THE IGNUDI The Ignudi are the 20 athletic, nude males that Michelangelo painted as supporting figures at the four corners of the five smaller narrative scenes of central part of the ceiling. The meaning of these figures has never been clear. They are certainly in keeping with the Humanist acceptance of the classical Greek view that “the man is the measure of all things”.
TWO DIFFERENT PERSPECTIVES OF THE CHAPEL
THE LAST JUDGEMENT
The composition is centred around the dominant figure of Christ. It is the moment before the verdict of the Last Judgement.
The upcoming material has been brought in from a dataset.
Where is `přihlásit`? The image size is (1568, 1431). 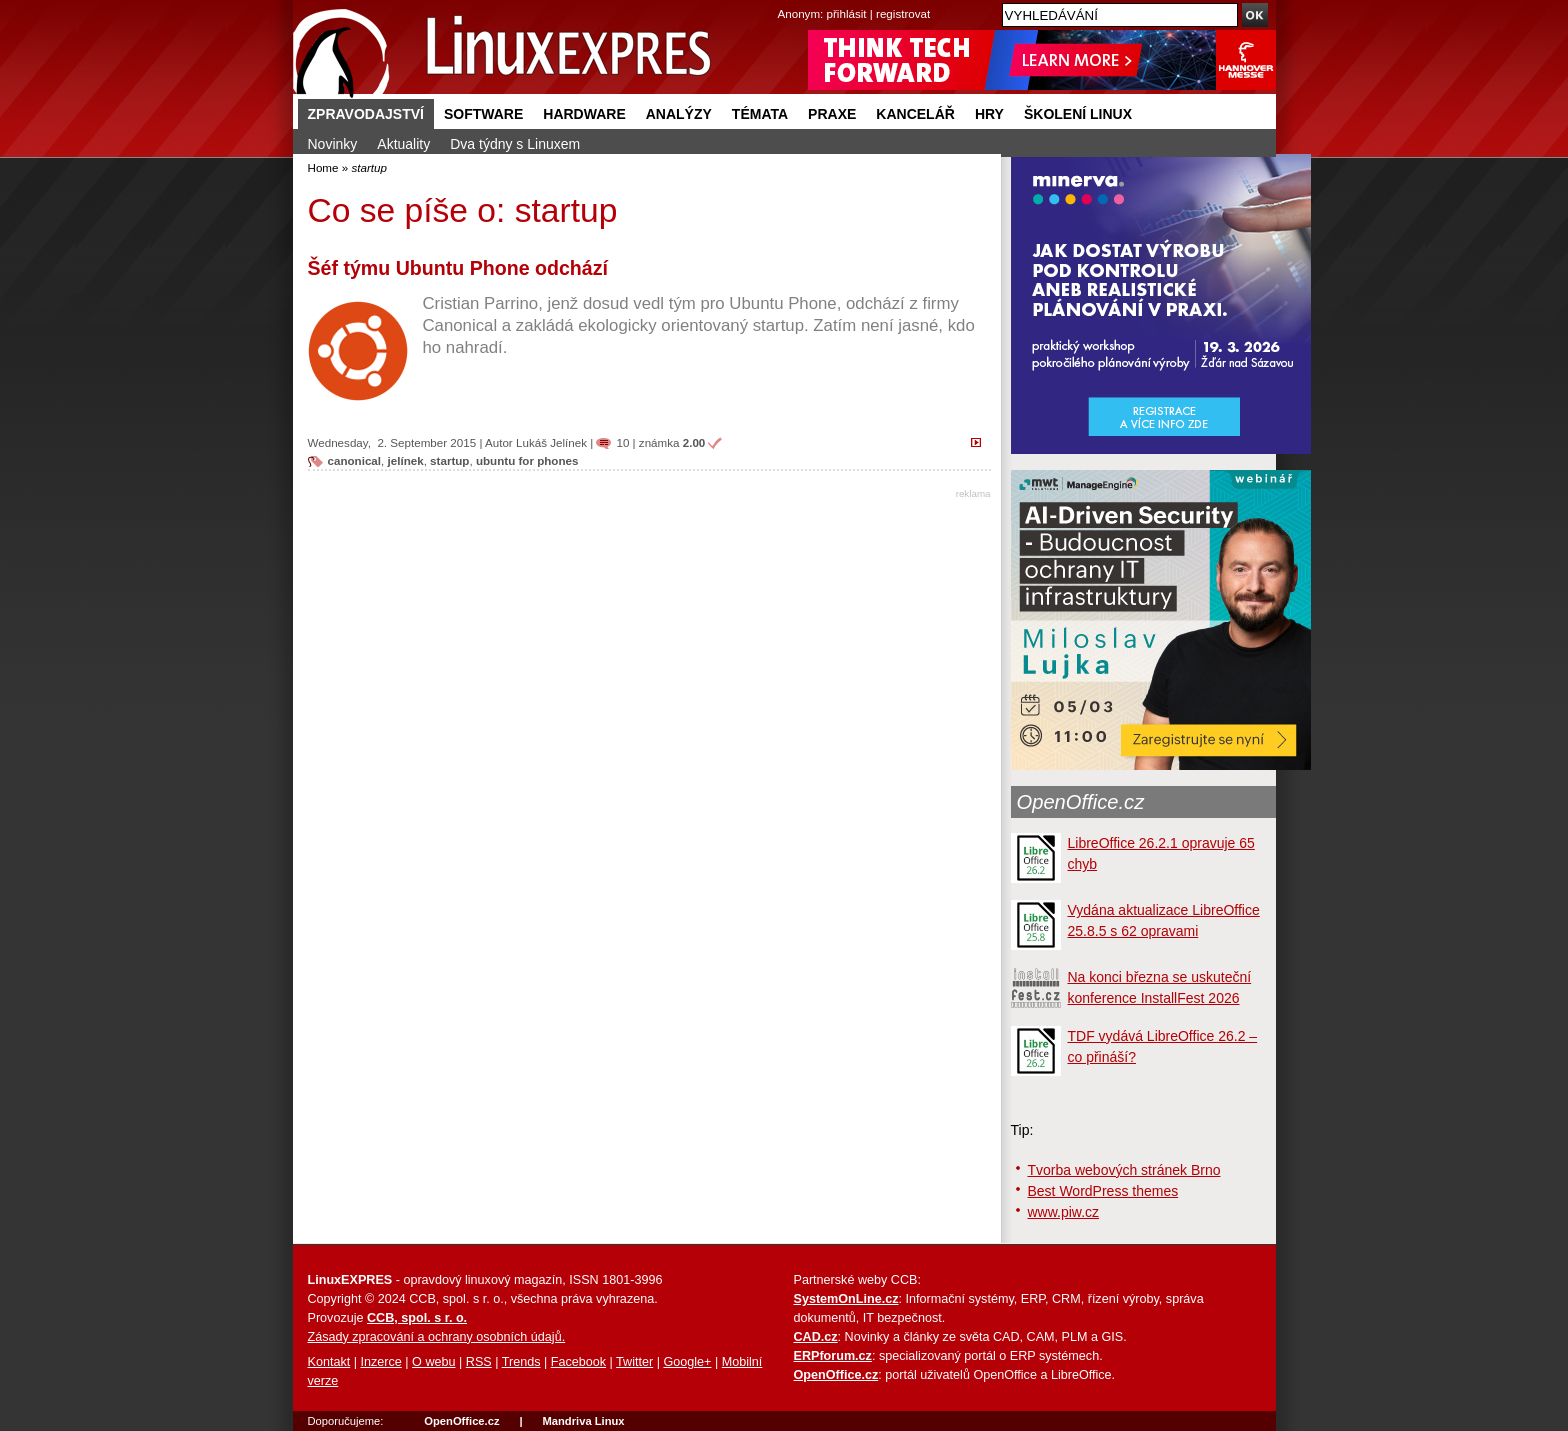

His calm imperious gesture seems to command attention and from it starts a wide slow rotary movement in which all the figures are involved.
Next to Christ is the Virgin. She turns her head because she can no longer intervene in the decision, but only await the result of the Judgement. The Saints and the Elect are around Christ and the Virgin, also anxiously await the verdict. Some of them can be easily recognized: St Peter with the two keys, St Bartholomew with his own skin which is usually recognized as being a self-portrait of Michelangelo, St Catherine of Alexandria with the cogwheel and St Sebastian holding the arrows.
Excluded are the two upper lunettes with groups of angels bearing in flight the symbols of the Passion (on the left the Cross, the nails and the crown of thorns; on the right the column of the scourging, the stairs and the spear with the sponge soaked in vinegar).
In the lower section there are the angels of the Apocalypse who are wakening the dead to the sound of trumpets.
On the left the bodies ascend towards heaven (Resurrection of the flesh), on the right angels and devils fight and the damned fall down to hell.
Finally, at the bottom Charon with his oars, together with his devils, makes the damned get out of his boat to lead them before the infernal judge Minos, whose body is wrapped in the coils of the serpent. The reference in this part to the Inferno of Dante Alighieri's Divina Commedia is clear.
Opinions and Reactions As well as praise, the Last Judgement also caused violent reactions among the contemporaries. For example the Master of Ceremonies Biagio da Cesena said that "it was most dishonest in such an honoured place to have painted so many nude figures who so dishonestly show their shame and that it was not a work for a Chapel of the Pope but for stoves and taverns" (G. Vasari, Le Vite). The controversies, that continued for years, led in 1564 to the decision by the Congregation of the Council of Trent to have some of the figures of the Judgement that were considered "obscene" covered. The task of painting the covering drapery, the so-called "braghe" (pants) was given to Daniele da Volterra, since then known as the "braghettone". Daniele's "braghe" were only the first and in fact others were added in the following centuries.